David Joles | Star Tribune via Associated Press
They say the stench of dying empires wreaks of desolation, death and despair.
In the face of a torn and tattered social fabric which has been ripped apart and exposed entirely throughout the coronavirus pandemic, young Americans are asking themselves, “How much more can we take?”
In a recent article published by The Intercept, award-winning journalist Glenn Greenwald explains: “… The current confluence of crises, each of historic significance in their own right — a global pandemic, an economic and social shutdown, mass unemployment, an enduring protest movement provoking increasing levels of violence and volatility, and a presidential election centrally focused on one of the most divisive political figures the U.S. has known who happens to be the incumbent president — are happening simultaneously, having exploded one on top of the other in a matter of a few months…”
Unsurprisingly, these compounding crises are taking a severe toll on the American people, and on young people, in every aspect of our lives—physically, mentally and spiritually.
This reality, while simple to surmise using common sense and anecdotal observation, also is reflected in scientific studies conducted by experts responsible for gauging such widespread sentiments.
A recent study released by the Centers for Disease Control and Prevention, which utilizes data from an extensive mental health survey conducted in late June, reveals that more than 25% of Americans between the ages of 18-24 years have “seriously considered suicide” at least once in the past month.
The youth of America are in serious danger. We are struggling and desperate for drastic change. There is no other way to interpret this data.
The CDC study also reveals that more than 40% of survey participants reported “at least one mental or behavioral health condition, including symptoms of anxiety disorder or depressive disorder (30.9%), symptoms of a trauma- and stressor-related disorder (TSRD) related to the pandemic (26.3%), and having started or increased substance use to cope with stress or emotions related to COVID-19 (13.3%).”
Amongst 18-24-year-olds, about 63% reported they are struggling with depression or anxiety.
Given the reality of life in America in 2020, it is difficult to imagine many people being stunned by these statistics, but that does not make them any less alarming. Something must change. A lot must change.
While nuanced debates about specific policies and initiatives that may be implemented to combat the rising sense of despair amongst American youth are inevitable, many of the most impactful solutions seem obvious, especially upon examining the conditions which have made such widespread hopelessness seemingly inevitable.
In the U.S., the disease of student loan debt soon will surpass $1.6 trillion. More than half of 18-29-year-olds, for the first time since the Great Depression, live at home with their parents, hopeless to participate in a dying economy which has rendered working-class Americans essentially powerless to promote their own interests.
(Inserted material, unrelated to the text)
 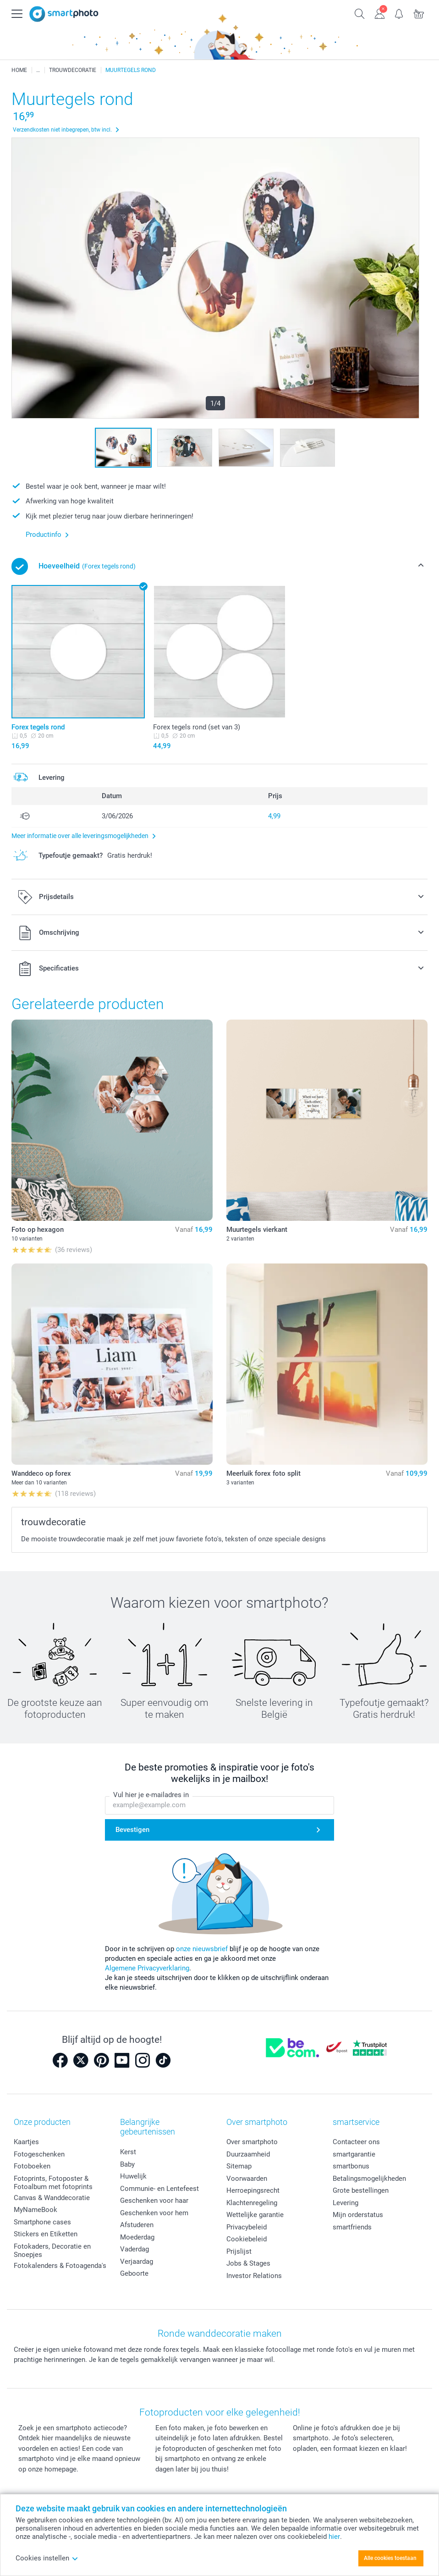 What do you see at coordinates (151, 1795) in the screenshot?
I see `Vul hier je e-mailadres in` at bounding box center [151, 1795].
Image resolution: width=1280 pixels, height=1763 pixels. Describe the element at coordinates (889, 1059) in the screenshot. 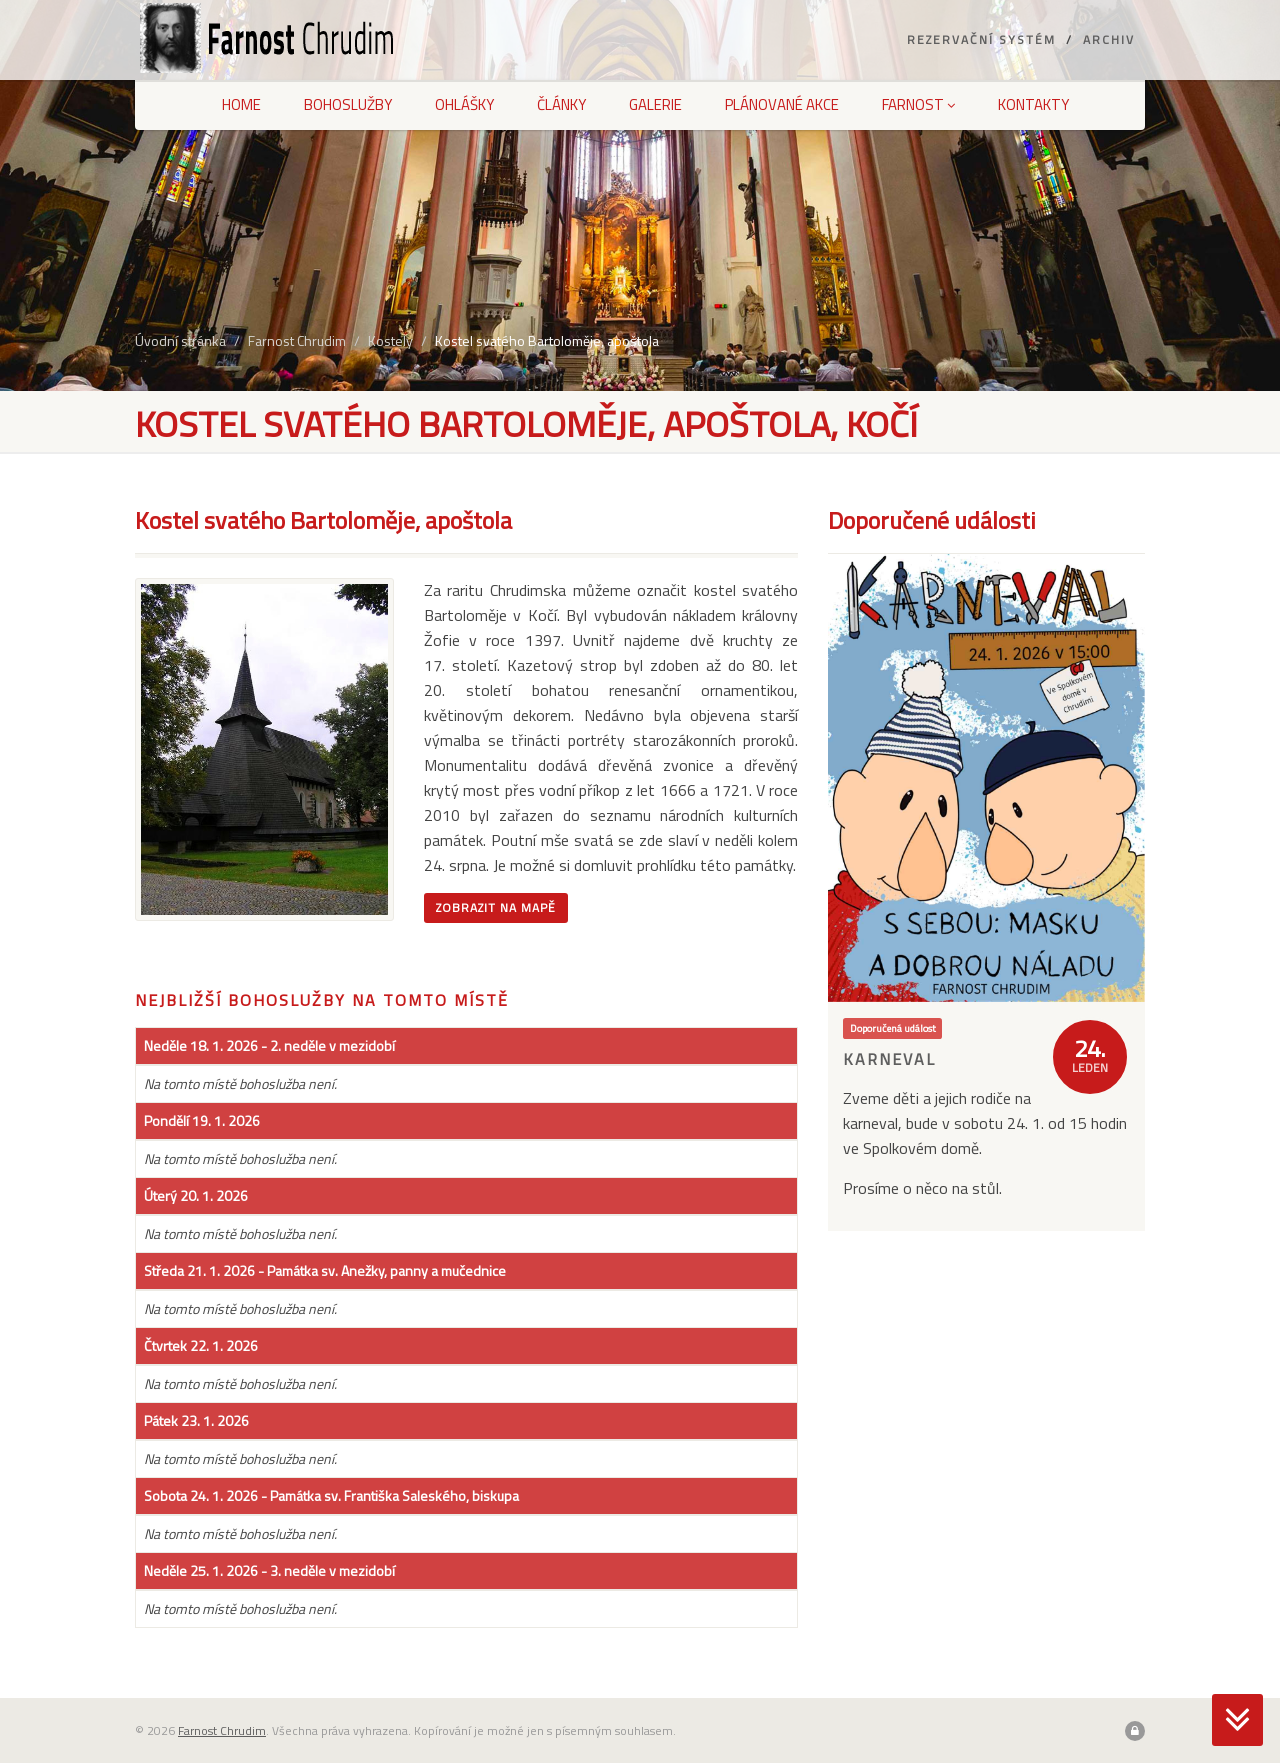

Tens of millions are facing impending eviction, homelessness and hunger, knowing no help is on the way from our elected officials in government. In the richest country in the history of the world, Census data show that nearly 20% of American parents cannot afford to feed their children as much…
… as they should. Amid a historic global pandemic, people are getting sick, family members are dying, and both major political parties are running a presidential candidate promising More of the Same, ensuring that universal health care will remain little more than a pipe dream for the most vulnerable amongst us. Even in the face of climate change’s threats to human civilization as we know it, both major candidates lack a plan even remotely adequate to deal with such an existential threat. The list of systemic issues plaguing young Americans is endless.
We are learning that—on every level—our leaders are failing to meet this moment, and we are suffering the consequences. We need change, and we need it now.
If you are a young person, a minority, a member of the American working-class or anyone who cares about justice and morality and the wellbeing of the general public, perhaps it is time we start asking ourselves: Don’t we deserve better than this?
Perhaps it is time—far past time—that we start demanding real, radical, systemic change from everyone in a position of power in this rotting country.